- In an effort to solve the problem of unequal access to higher quality schools, a ride service called Hop, Skip, Drive now offers students in the Denver area a way to access schools in other parts of the city, District Administration reports.
- The service, vets and employs experienced parents, teachers, nurses and others as “care-drivers,” according to Joanna McFarlan. CEO of the company.
- The service, which has already been operating in Southern California and the San Francisco Bay Area, partners with school districts to provide trips for students in situations where the use of a school bus would be cost-prohibitive.

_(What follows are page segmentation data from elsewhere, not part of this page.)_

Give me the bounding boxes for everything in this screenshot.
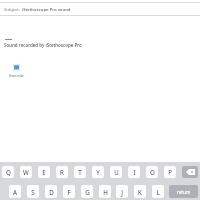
button[interactable]: A xyxy=(9,185,21,198)
button[interactable]: S xyxy=(27,185,39,198)
staticText: O xyxy=(150,168,155,176)
staticText: J xyxy=(121,188,123,196)
button[interactable]: Q xyxy=(2,166,14,178)
staticText: G xyxy=(85,188,90,196)
staticText: K xyxy=(138,188,142,196)
staticText: L xyxy=(156,188,160,196)
button[interactable]: Subject: xyxy=(4,3,200,15)
button[interactable]: H xyxy=(99,185,111,198)
staticText: U xyxy=(114,168,119,176)
button[interactable]: U xyxy=(110,166,122,178)
staticText: H xyxy=(103,188,108,196)
staticText: Subject: xyxy=(4,6,20,12)
staticText: Y xyxy=(96,168,100,176)
staticText: A xyxy=(13,188,17,196)
button[interactable]: G xyxy=(81,185,93,198)
staticText: Q xyxy=(6,168,11,176)
staticText: T xyxy=(78,168,82,176)
button[interactable]: W xyxy=(20,166,32,178)
button[interactable]: E xyxy=(38,166,50,178)
button[interactable]: J xyxy=(116,185,128,198)
button[interactable]: L xyxy=(152,185,164,198)
button[interactable]: I xyxy=(128,166,140,178)
button[interactable]: Heart.m4a xyxy=(9,64,24,78)
button[interactable]: O xyxy=(146,166,158,178)
button[interactable]: P xyxy=(164,166,176,178)
button[interactable]: Y xyxy=(92,166,104,178)
button[interactable]: K xyxy=(134,185,146,198)
button[interactable]: D xyxy=(45,185,57,198)
staticText: Sound recorded by iStethoscope Pro xyxy=(4,42,82,48)
staticText: F xyxy=(67,188,71,196)
staticText: Heart.m4a xyxy=(9,74,24,78)
staticText: return xyxy=(177,189,191,195)
staticText: D xyxy=(49,188,54,196)
button[interactable]: T xyxy=(74,166,86,178)
button[interactable]: R xyxy=(56,166,68,178)
staticText: S xyxy=(31,188,35,196)
staticText: iStethoscope Pro sound xyxy=(22,6,71,12)
button[interactable]: F xyxy=(63,185,75,198)
staticText: E xyxy=(42,168,46,176)
staticText: I xyxy=(133,168,136,176)
staticText: R xyxy=(60,168,64,176)
button[interactable]: Backspace xyxy=(182,166,198,178)
staticText: W xyxy=(23,168,29,176)
button[interactable]: return xyxy=(169,185,198,198)
staticText: P xyxy=(168,168,172,176)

Offering school choice options to students is a way to ensure that students have increased access to high quality schools that best fit their needs. However, offering students equal access to schools means little if students cannot get to their school of choice. While transportation to alternate school locations may not be a problem for some families, the issue impacts those from lower-income households to a greater degree, creating a practical barrier to true access to many schools.
The issue also impacts access to magnet and charter schools, accounting, in part, for equity concerns at some of these schools. The rules regarding the need to provide transportation to charter schools varies greatly from state to state, and many school districts only provide access to magnet schools within certain boundaries. In Denver, school officials have explored multiple options to address the transportation issue including an innovative shuttle bus service called Success Express.
However, a recent report, “Can Public Transportation Improve Students’ Access to Denver’s Best Schools of Choice?” shows that such transportation strategies are, at best, a temporary fix and suggest that a better solution lies in the more equitable distribution of quality schools so that students have better options in their own communities. In the report, researchers suggested: “To provide all students with the best opportunities for learning, Denver, and other cities as well, must make strategic investments in improving the distribution of quality schools and will likely have to consider creative solutions like building enrollment partnerships with neighboring school districts, developing micro schools, or providing more students with virtual access to classrooms in the city’s best schools.”